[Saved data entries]
= = = = = = =

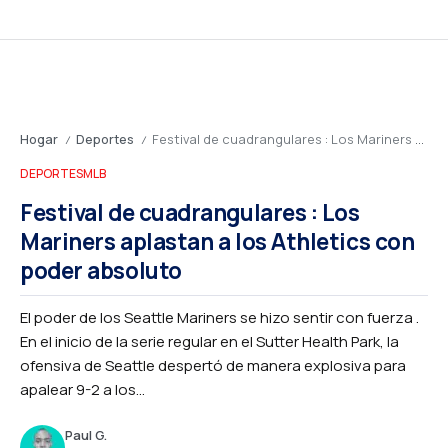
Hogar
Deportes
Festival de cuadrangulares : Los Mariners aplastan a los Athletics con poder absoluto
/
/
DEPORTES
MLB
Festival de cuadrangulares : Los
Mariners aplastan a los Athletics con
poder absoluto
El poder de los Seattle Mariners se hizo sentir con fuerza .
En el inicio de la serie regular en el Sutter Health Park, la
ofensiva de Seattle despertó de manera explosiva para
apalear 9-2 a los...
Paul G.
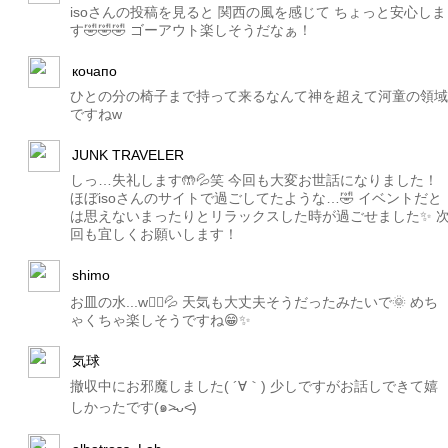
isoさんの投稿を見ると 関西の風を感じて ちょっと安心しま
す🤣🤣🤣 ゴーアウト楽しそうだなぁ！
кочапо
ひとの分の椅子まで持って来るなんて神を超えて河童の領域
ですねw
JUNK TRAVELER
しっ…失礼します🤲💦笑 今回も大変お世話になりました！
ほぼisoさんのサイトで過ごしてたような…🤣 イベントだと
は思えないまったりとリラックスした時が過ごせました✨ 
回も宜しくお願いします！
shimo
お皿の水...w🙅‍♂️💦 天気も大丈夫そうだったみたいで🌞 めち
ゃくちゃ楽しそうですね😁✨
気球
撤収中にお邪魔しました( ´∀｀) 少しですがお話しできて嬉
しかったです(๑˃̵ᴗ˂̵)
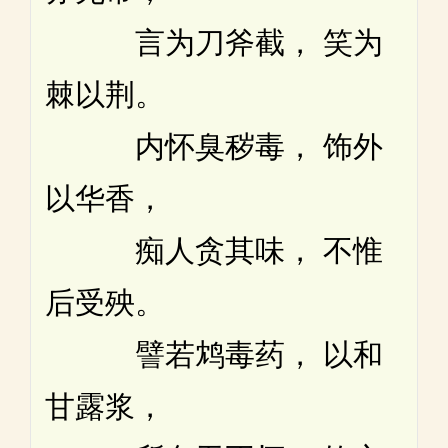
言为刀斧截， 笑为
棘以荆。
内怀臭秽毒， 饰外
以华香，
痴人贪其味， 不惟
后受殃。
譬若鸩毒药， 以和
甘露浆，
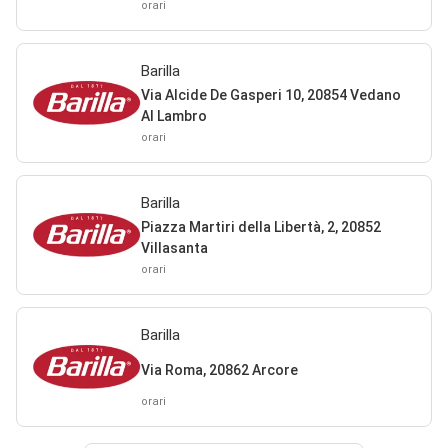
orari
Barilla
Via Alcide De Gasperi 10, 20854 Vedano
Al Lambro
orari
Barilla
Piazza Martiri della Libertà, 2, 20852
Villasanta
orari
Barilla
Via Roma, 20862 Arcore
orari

= = = = = = =

Exercise details
Within the data, how many lines hold the word "absoluto"? State the number alone.

Written answer
2